Microservice Resilience – Timeout Pattern

Oleh Muhammad Mi’raj & Ahmad Nurul Fajar

 

Microservices adalah arsitektur terdistribusi, yang berarti semua komponen (yaitu, layanan) dikerahkan sebagai aplikasi terpisah dan diakses dari jarak jauh melalui semacam protokol akses jarak jauh. Salah satu tantangan arsitektur terdistribusi adalah mengelola remote availability dan responsive proses. Meskipun ketersediaan service dan daya tanggap service keduanya saling berkaitan dengan komunikasi microservice, tetapi keduanya adalah dua hal yang sangat berbeda (Jeklin 2016).

 

Service Availability adalah kemampuan microservice untuk terhubung dengan microservice lainnya yang bertujuan untuk mengirimkannya permintaan, seperti yang ditunjukkan pada Figure 1. Sedangkan disisi lain Responsiveness Service, adalah waktu yang dibutuhkan microservice untuk menanggapi permintaan yang diberikan setelah berkomunikasi dengan microservice lainnya.
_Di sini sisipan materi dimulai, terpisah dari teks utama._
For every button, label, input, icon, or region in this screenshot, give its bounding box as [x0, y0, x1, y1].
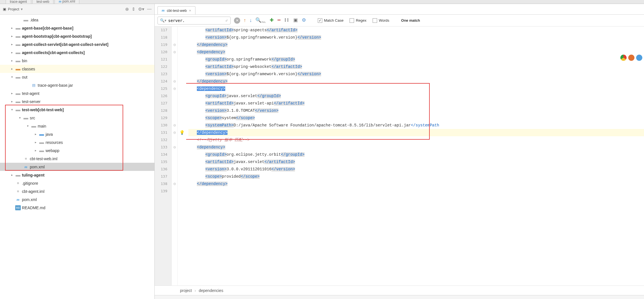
code-line[interactable]: <version>3.1.0.TOMCAT</version> [188, 107, 644, 114]
code-line[interactable]: </dependency> [188, 129, 644, 136]
code-line[interactable]: <dependency> [188, 85, 644, 92]
tree-row[interactable]: mpom.xml [0, 163, 154, 171]
select-all-icon[interactable]: ⫿⫿ [284, 17, 289, 23]
chrome-icon[interactable] [620, 55, 627, 61]
remove-selection-icon[interactable]: ━ [278, 17, 280, 23]
breadcrumb-item[interactable]: dependencies [199, 288, 223, 293]
add-selection-icon[interactable]: ✚ [270, 17, 274, 23]
next-match-button[interactable]: ↓ [249, 17, 252, 23]
tree-row[interactable]: ▾▬src [0, 114, 154, 122]
code-line[interactable]: <systemPath>D:/java/Apache Software Foun… [188, 122, 644, 129]
fold-toggle[interactable]: ⊖ [172, 144, 177, 151]
code-line[interactable]: <version>3.0.0.v201112011016</version> [188, 166, 644, 173]
chevron-icon[interactable]: ▸ [33, 140, 39, 144]
code-line[interactable]: <artifactId>spring-aspects</artifactId> [188, 26, 644, 34]
collapse-icon[interactable]: ⇕ [132, 6, 135, 12]
chevron-icon[interactable]: ▸ [9, 51, 15, 54]
tree-row[interactable]: ▸▬bin [0, 57, 154, 65]
code-line[interactable]: <artifactId>spring-websocket</artifactId… [188, 63, 644, 70]
chevron-icon[interactable]: ▸ [9, 34, 15, 38]
code-line[interactable]: <version>${org.springframework.version}<… [188, 34, 644, 41]
tree-row[interactable]: ▸▬agent-base [cbt-agent-base] [0, 24, 154, 32]
chevron-icon[interactable]: ▾ [9, 108, 15, 111]
regex-checkbox[interactable]: Regex [350, 18, 366, 23]
chevron-icon[interactable]: ▸ [9, 100, 15, 103]
search-settings-icon[interactable]: ⚙ [302, 17, 306, 23]
close-icon[interactable]: × [189, 8, 191, 13]
tree-row[interactable]: ▸▬test-agent [0, 89, 154, 97]
clear-search-button[interactable]: ✕ [234, 17, 240, 24]
chevron-down-icon[interactable]: ▾ [21, 7, 23, 11]
chevron-icon[interactable]: ▸ [9, 92, 15, 95]
tree-row[interactable]: ≡cbt-agent.iml [0, 187, 154, 195]
code-line[interactable]: <groupId>org.eclipse.jetty.orbit</groupI… [188, 151, 644, 158]
fold-toggle[interactable]: ⊖ [172, 85, 177, 92]
tree-row[interactable]: mpom.xml [0, 195, 154, 204]
tree-row[interactable]: ▸▬agent-bootstrap [cbt-agent-bootstrap] [0, 32, 154, 40]
tree-row[interactable]: ▸▬resources [0, 138, 154, 146]
code-line[interactable]: <groupId>javax.servlet</groupId> [188, 92, 644, 100]
chevron-icon[interactable]: ▸ [33, 132, 39, 136]
tree-row[interactable]: ▸▬test-server [0, 97, 154, 106]
tree-row[interactable]: ▸▬webapp [0, 146, 154, 155]
editor-body[interactable]: 1171181191201211221231241251261271281291… [155, 26, 644, 285]
code-line[interactable] [188, 188, 644, 195]
fold-toggle[interactable]: ⊖ [172, 48, 177, 56]
locate-icon[interactable]: ⊕ [125, 6, 129, 12]
code-line[interactable]: <dependency> [188, 48, 644, 56]
tree-row[interactable]: ▸▬tuling-agent [0, 171, 154, 179]
hide-panel-icon[interactable]: — [147, 6, 152, 12]
chevron-icon[interactable]: ▾ [25, 124, 31, 128]
tree-row[interactable]: ▸▬java [0, 130, 154, 138]
tree-row[interactable]: ▬.idea [0, 16, 154, 24]
chevron-icon[interactable]: ▸ [9, 67, 15, 71]
chevron-icon[interactable]: ▾ [9, 75, 15, 79]
breadcrumb[interactable]: project › dependencies [155, 285, 644, 295]
project-tree[interactable]: ▬.idea▸▬agent-base [cbt-agent-base]▸▬age… [0, 15, 154, 299]
bulb-icon[interactable]: 💡 [179, 130, 185, 135]
code-line[interactable]: <!--与jetty 版本 匹配--> [188, 136, 644, 144]
tree-row[interactable]: ▾▬out [0, 73, 154, 81]
tree-row[interactable]: ▤trace-agent-base.jar [0, 81, 154, 89]
code-area[interactable]: <artifactId>spring-aspects</artifactId><… [186, 26, 644, 285]
tree-row[interactable]: ▸▬agent-collects [cbt-agent-collects] [0, 48, 154, 57]
code-line[interactable]: </dependency> [188, 78, 644, 85]
code-line[interactable]: </dependency> [188, 41, 644, 48]
code-line[interactable]: <version>${org.springframework.version}<… [188, 70, 644, 78]
tree-row[interactable]: ≡.gitignore [0, 179, 154, 187]
firefox-icon[interactable] [628, 55, 634, 61]
top-tab[interactable]: trace-agent [6, 0, 31, 4]
tree-row[interactable]: ▸▬classes [0, 65, 154, 73]
top-tab[interactable]: test-web [32, 0, 53, 4]
chevron-icon[interactable]: ▸ [9, 173, 15, 177]
fold-column[interactable]: ⊖⊖⊖⊖⊖⊖⊖⊖ [172, 26, 178, 285]
tree-row[interactable]: ▾▬main [0, 122, 154, 130]
prev-match-button[interactable]: ↑ [244, 17, 246, 23]
chevron-icon[interactable]: ▾ [17, 116, 23, 120]
filter-icon[interactable]: ▣ [293, 17, 298, 23]
tree-row[interactable]: ▾▬test-web [cbt-test-web] [0, 106, 154, 114]
editor-tab[interactable]: m cbt-test-web × [157, 6, 195, 14]
search-input[interactable] [168, 18, 223, 23]
code-line[interactable]: </dependency> [188, 180, 644, 188]
breadcrumb-item[interactable]: project [180, 288, 192, 293]
code-line[interactable]: <scope>provided</scope> [188, 173, 644, 180]
fold-toggle[interactable]: ⊖ [172, 41, 177, 48]
code-line[interactable]: <scope>system</scope> [188, 114, 644, 122]
match-case-checkbox[interactable]: ✓Match Case [318, 18, 343, 23]
fold-toggle[interactable]: ⊖ [172, 129, 177, 136]
fold-toggle[interactable]: ⊖ [172, 180, 177, 188]
words-checkbox[interactable]: Words [373, 18, 389, 23]
fold-toggle[interactable]: ⊖ [172, 122, 177, 129]
top-tab[interactable]: m pom.xml [55, 0, 79, 4]
chevron-icon[interactable]: ▸ [9, 43, 15, 46]
gear-icon[interactable]: ⚙▾ [138, 6, 144, 12]
code-line[interactable]: <artifactId>javax.servlet-api</artifactI… [188, 100, 644, 107]
chevron-icon[interactable]: ▸ [9, 26, 15, 30]
tree-row[interactable]: MDREADME.md [0, 204, 154, 212]
code-line[interactable]: <artifactId>javax.servlet</artifactId> [188, 158, 644, 166]
newline-icon[interactable]: ↲ [225, 18, 228, 23]
safari-icon[interactable] [636, 55, 642, 61]
chevron-icon[interactable]: ▸ [9, 59, 15, 63]
search-all-icon[interactable]: 🔍ALL [255, 17, 266, 23]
Gambar1 Service availability vs. Responsiveness Sumber (Jeklin 2016)

Pada kasus ini apa yang terjadi jika Service Component tidak merespons, apakah Service Consumer harus menunggu tanpa ada batasan waktu yang dapat menyebabkan transaksi dapat terhenti karena menunggu respons dari Service Component. Dengan kasus tersebut maka hadirlah resilience pattern untuk mengatasi permasalah tersebut salah satu patternnya adalah Timeout pattern.

 

Timeout pattern adalah pola untuk menetapkan batas jumlah waktu yang tersedia ketika menunggu operasi selesai. Jika operasi tidak selesai dalam waktu yang telah ditentukan, maka service akan mendapat mendapat informasi bahwa operasi tersebut telah melewati batas waktu (Newman 2015)

 

Daftar Pustaka:

Jeklin, Andrew. 2016. Microservices AntiPatterns and Pitfalls.

Newman, Sam. 2015. Building Microservices – Chapter 1, 4 and 11. Building Microservices.